Good luck on your journey to developing healthy boundaries and healthier relationships. If you put the work in now it will pay dividends, I promise.
Sorry I realise you already mentioned boundaries. But you don't need to tell her you are putting boundaries in place. Don't tell her anything about any changes until you feel strong enough, it should be your behaviour that does the talking...
It sounds like you are in an impossible position and you sound at the end of your tether. Itsmine speaks a lot of sense.
Would she let your DH go in and de clutter and paint?
My (lovely) folks let my DH away with all sorts of things that I wouldn't.
No. She doesn't like or trust my DH. Even though he is nicer and kinder to her than I am. I'm a wreck today. I can't face anyone.
Are you my sister? I have two missed calls from her in the last 10 mins because she has been dropped off at home as happens every Wednesday lunchtime by one of my siblings. She then rings round and round until one of us gets guilt tripped into going over and spending the afternoon with her.
I've decluttered her house only for her to fill it back up. I've given up. If she can't even be bothered to maintain her house when I've decluttered, cleaned and decorated then that's showing me a lack if respect thinking that I would come and do it again less than a week later.
Just wanted to echo what everyone else said. You are most certainly not an awful daughter or an awful person. Your mother is expecting far too much from you, and I'm not surprised you got to boiling point. You're not a robot, you're a flesh and blood person with other responsibilities and demands on your time and you can't keep on giving and giving and giving.
You are not responsible for your mother's happiness or for taking care of her every need. I'm really glad to hear that you're seeing a counsellor. It's so difficult to distance yourself from this type of 'engulfing' parent - my parents are similar to your mum. You grow up being treated as an extension of them, rather than as a person in your own right, and asserting yourself and developing healthy boundaries can be just too damn difficult to do on your own.

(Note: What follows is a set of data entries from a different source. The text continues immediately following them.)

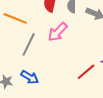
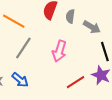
pink arrow: (58, 32) -> (59, 51), moved, turned -35

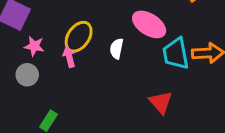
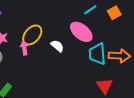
white semicircle: (117, 49) -> (57, 46), turned 112
red triangle: (161, 102) -> (104, 86), moved

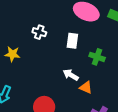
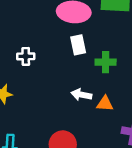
white rectangle: (72, 41) -> (78, 45), moved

I agree completely with ladygaga1980 - don't tell her that you're making any changes. That will just give her an opportunity to start with the manipulative 'you're trying to kill me' stuff, which is all designed to scare you and shut you up. This is a highly emotionally abusive tactic by the way and must be intensely painful for you to have to deal with. Don't give her the opportunity
bloody hell, she is worse than my mum and that is saying something.

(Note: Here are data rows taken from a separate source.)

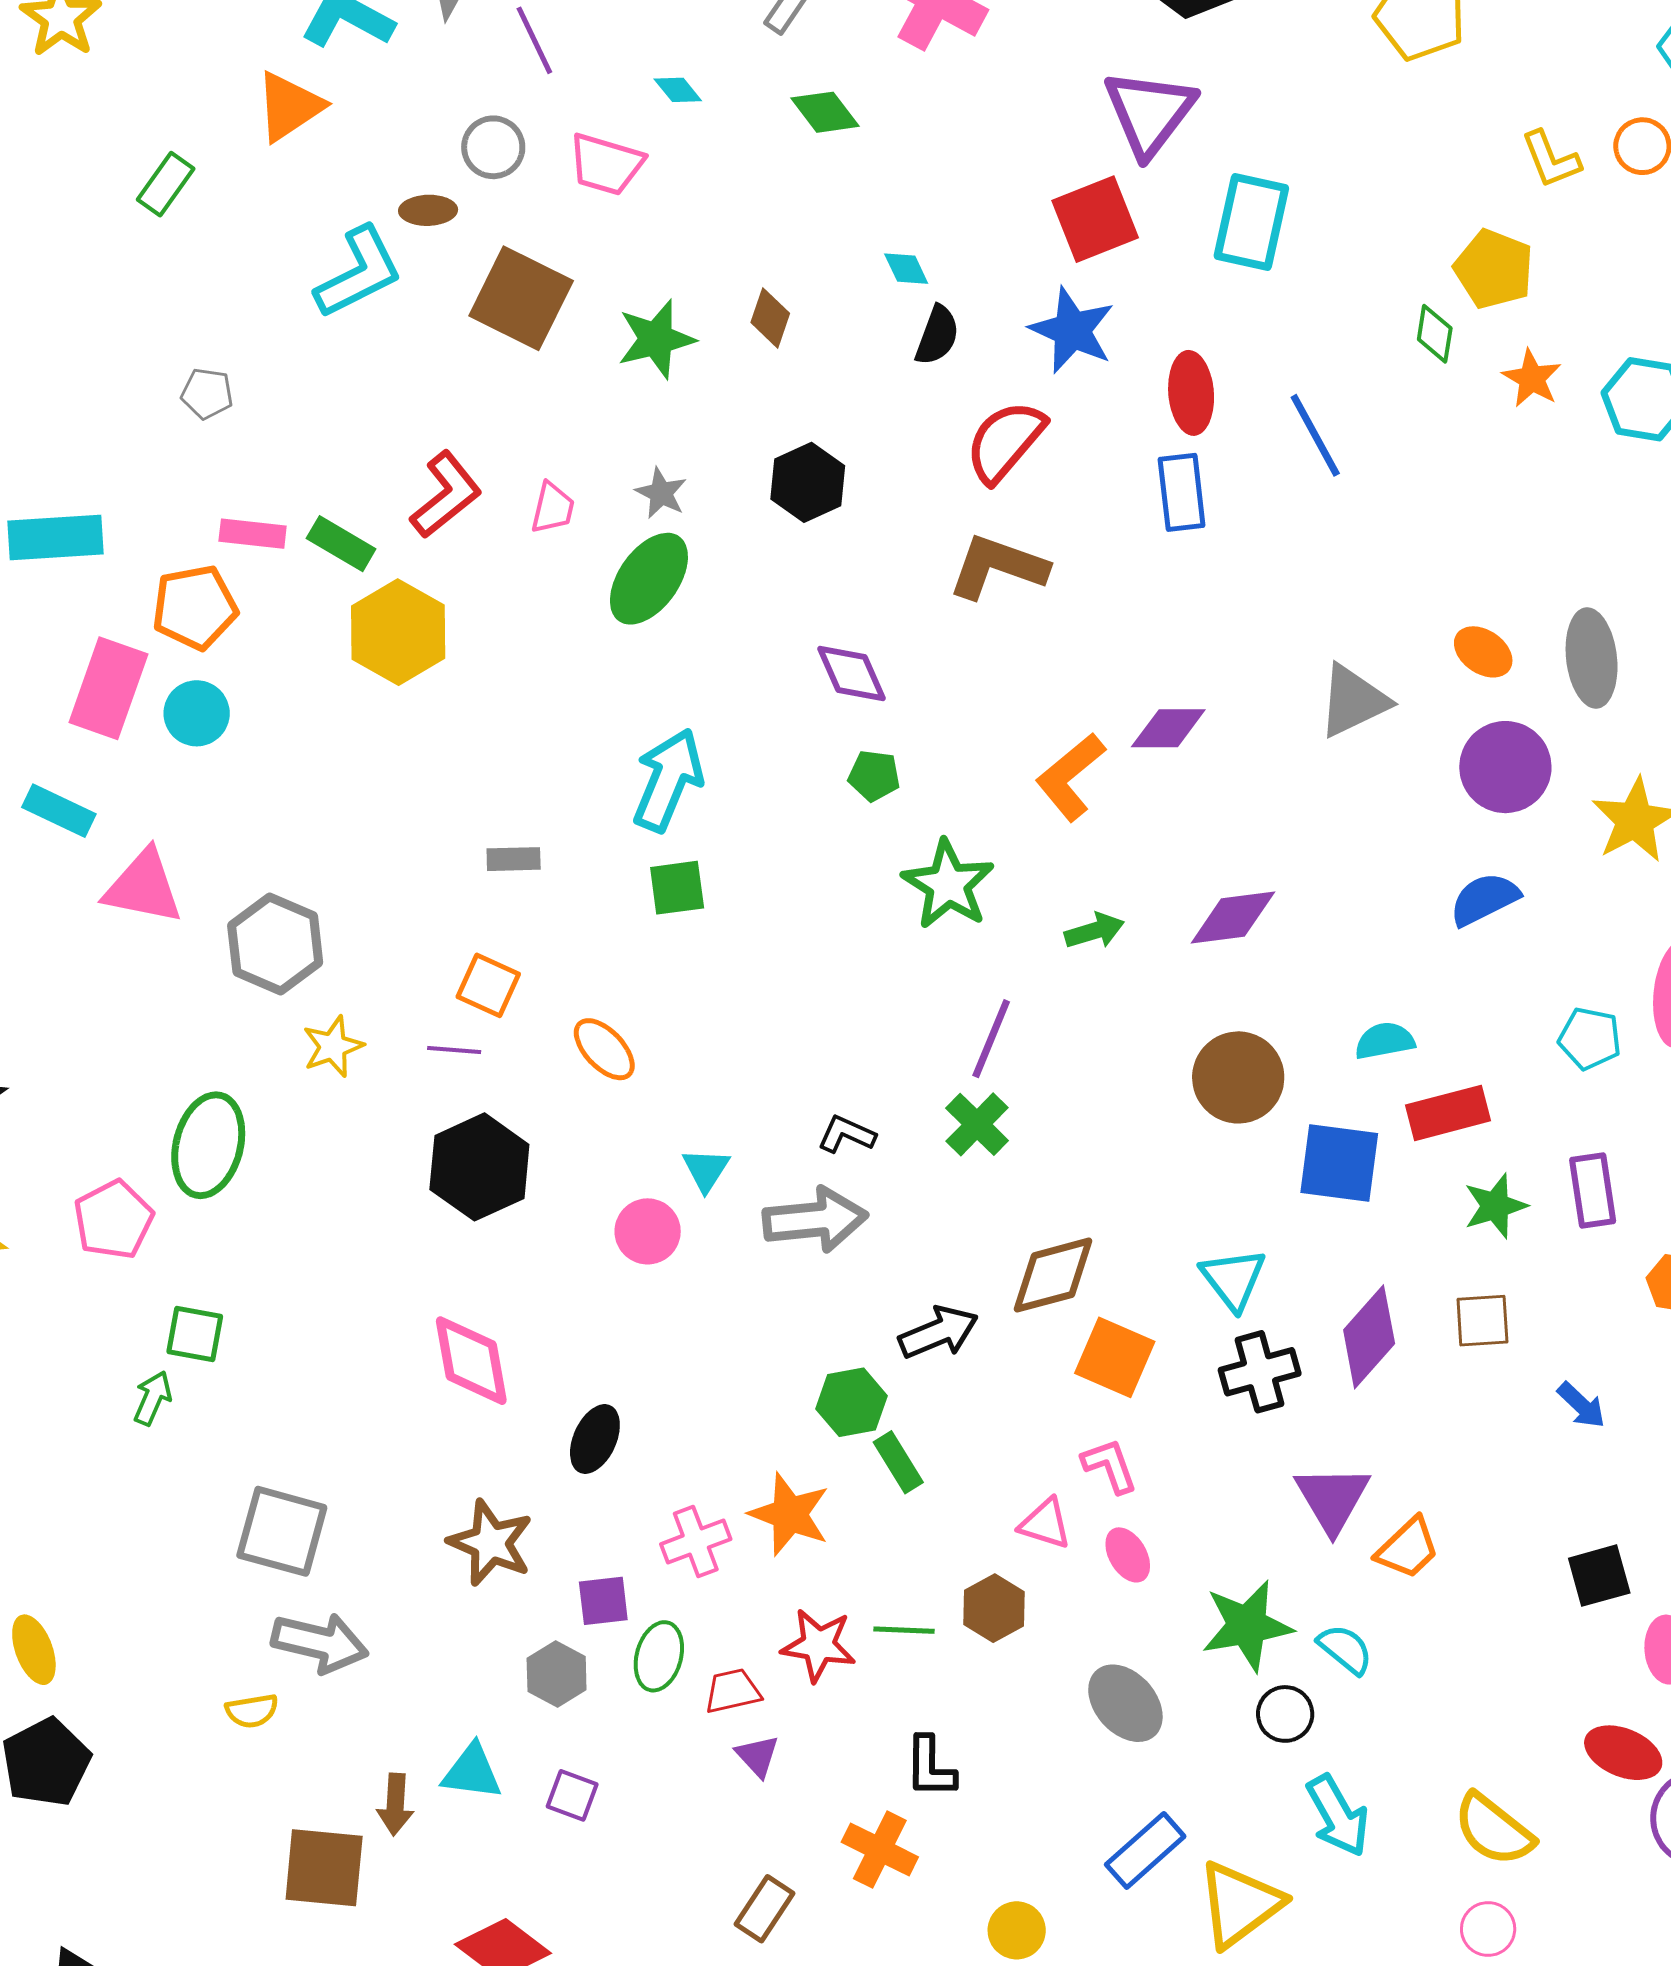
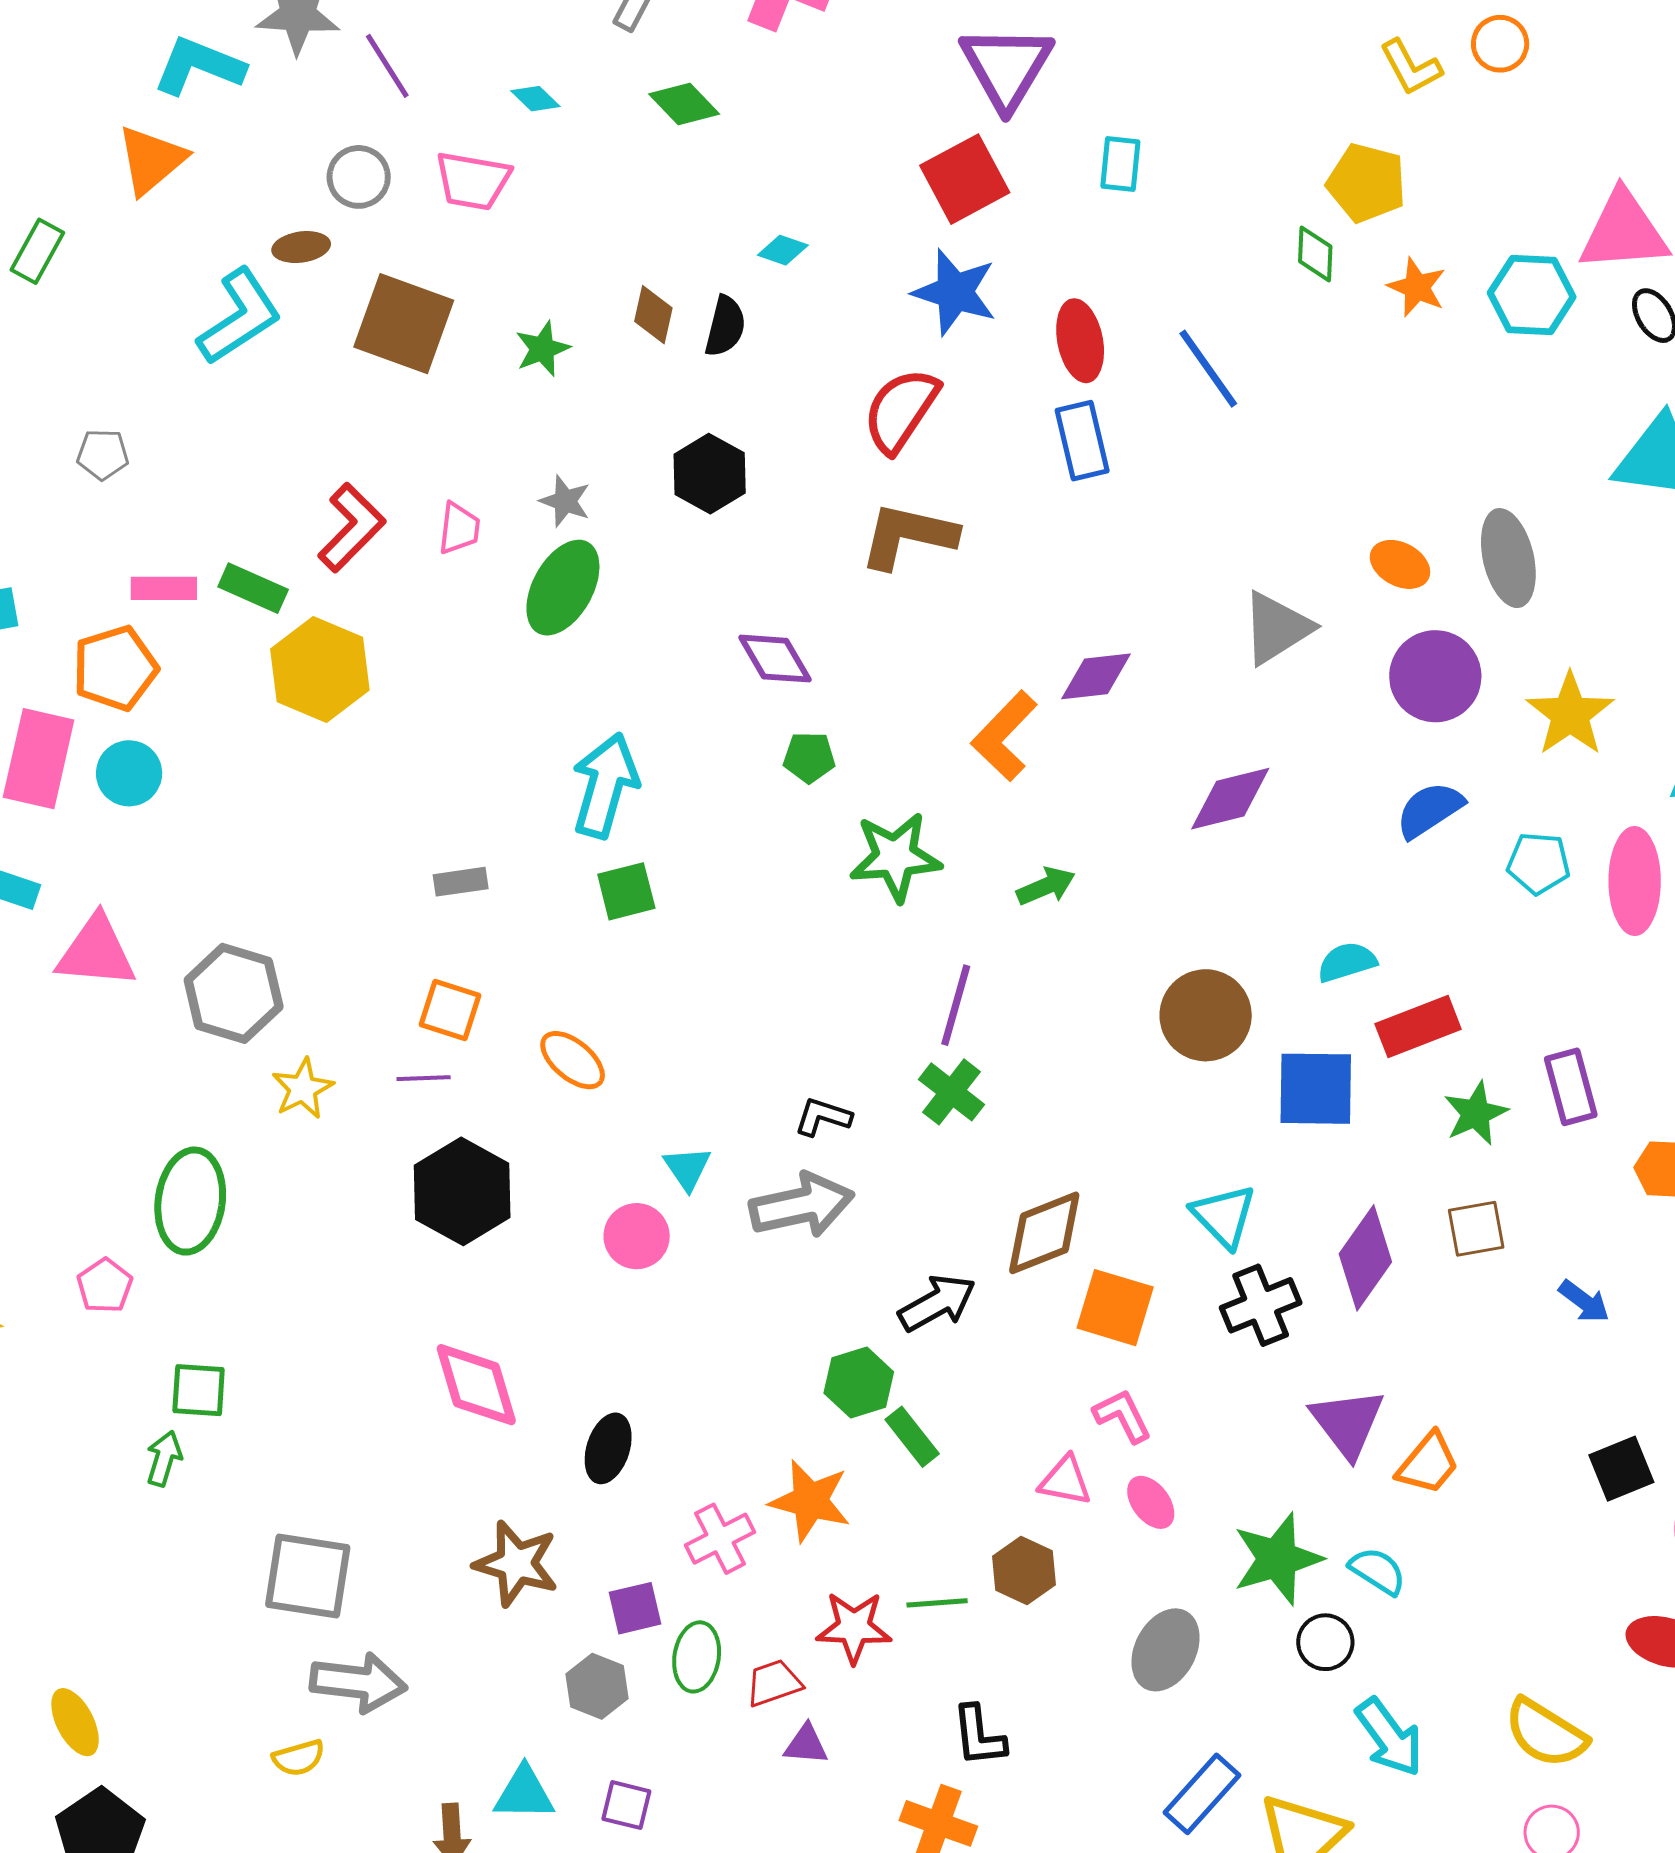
cyan rectangle: (1251, 222) -> (1120, 164), size x0.6
cyan diamond: (906, 269) -> (783, 250), turned -39
black semicircle: (937, 335) -> (725, 326), moved
green star: (656, 339) -> (542, 349), size x0.7
green star: (948, 884) -> (895, 857), turned -30
purple diamond: (1233, 918) -> (1230, 799), moved
cyan pentagon: (1590, 1038) -> (1539, 863), moved
pink pentagon: (113, 1220) -> (105, 1286), size x0.7
gray ellipse: (1125, 1703) -> (1166, 1650), turned 76
purple triangle: (757, 1756) -> (806, 1745), turned -36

going back to read properly.
It is too much stress for you to deal with.
Your mother must have always been like this but that does not mean you cannot give her boundaries.

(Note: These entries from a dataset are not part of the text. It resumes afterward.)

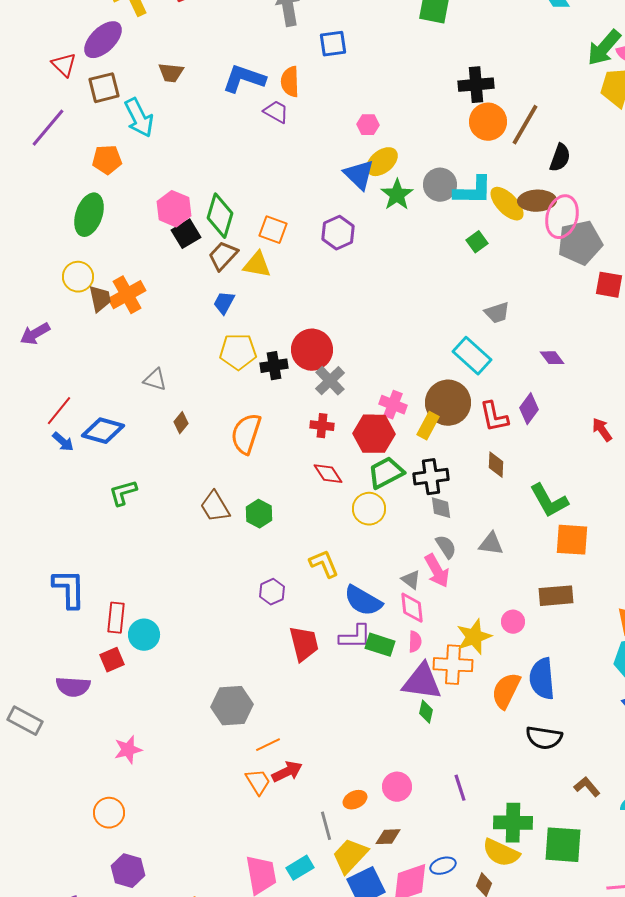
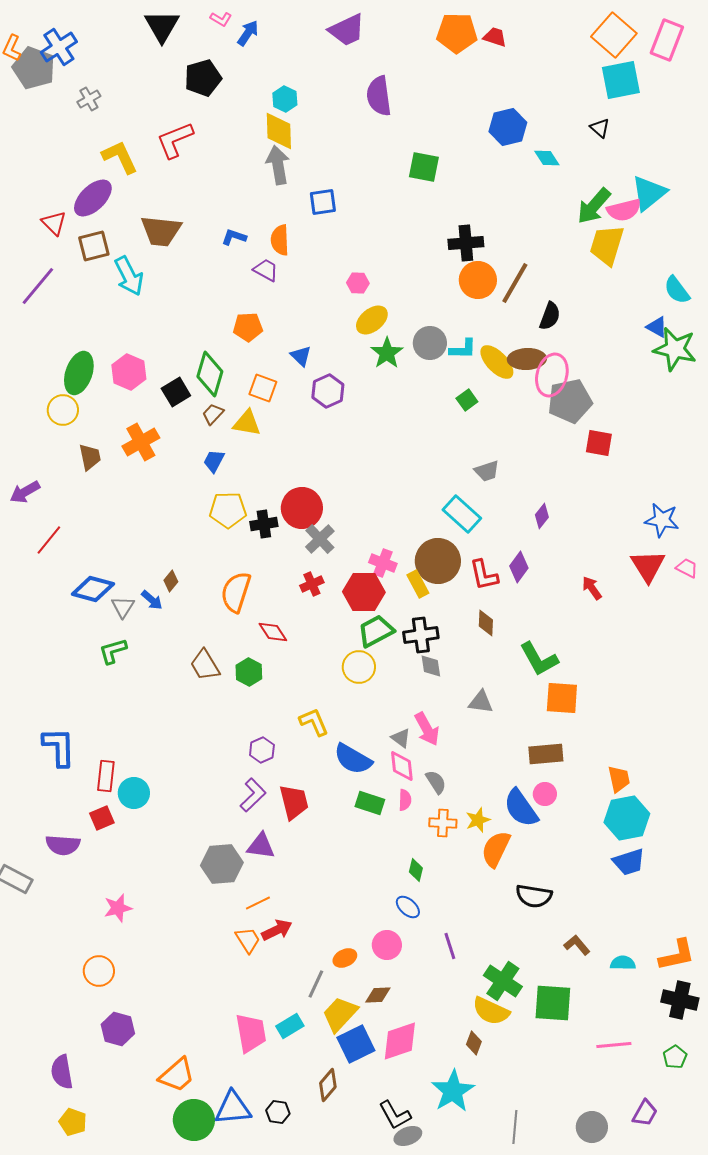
brown trapezoid: (171, 73) -> (161, 231), size x1.6
blue L-shape: (244, 79) -> (234, 237), size x0.6
orange pentagon: (107, 160) -> (248, 327), moved
blue triangle: (359, 175) -> (301, 356), moved, size x0.7
cyan L-shape: (473, 191) -> (463, 349), size x0.7
pink hexagon: (174, 209) -> (129, 372), moved
brown trapezoid: (223, 256) -> (213, 414), size x0.7
yellow circle: (78, 277) -> (63, 410), moved
orange cross: (127, 295) -> (141, 442), moved
purple diamond: (552, 358) -> (542, 516), turned 75
gray triangle: (155, 380) -> (123, 607), moved, turned 45
red line: (59, 411) -> (49, 540), moved
red cross: (322, 426) -> (312, 584), turned -30
yellow rectangle: (428, 426) -> (418, 584), turned -56
blue arrow: (63, 442) -> (152, 600), moved
red diamond: (328, 474) -> (273, 632), moved
gray semicircle: (446, 547) -> (436, 782), moved
pink circle: (513, 622) -> (545, 794), moved
purple L-shape: (355, 637) -> (253, 795), moved, turned -44
yellow star: (474, 637) -> (478, 820), moved, size x0.7
orange cross: (453, 665) -> (443, 823), size x0.7
blue semicircle: (542, 679) -> (521, 808), moved, turned -30
purple triangle: (422, 682) -> (261, 846), moved, size x0.7
green cross: (513, 823) -> (503, 981), turned 33
gray line: (326, 826) -> (316, 984), turned 40
blue ellipse: (443, 866) -> (408, 907), moved, turned 60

Speak to someone who can get you some support for your Mum and who can refer you for help for yourself.
You are not an awful person and you are not responsible for your mother's life.
To make accusations that you are trying to kill her is manipulative and emotional blackmail so don't give in to it.
Speak to your mother and tell her firmly that you cannot manage to see her every day and that you need to get advice on how to deal with her problems because you cannot cope alone.
you can do nothing right in her eyes anyway so stop worrying about that. (easier said than done.)
limit what you can do with her otherwise you will be sitting in a cluttered shit tip because you have given everything to her and not to you, your house and your little one. when you offer help give her choices. either we move stuff and paint or leave it and do not paint.
you need to go non contact for a few days to recover. can you get a phone with caller id or turn it off for portions of time?
you need to look after you.
talking of which I am going to look after me and the children and do something lovely.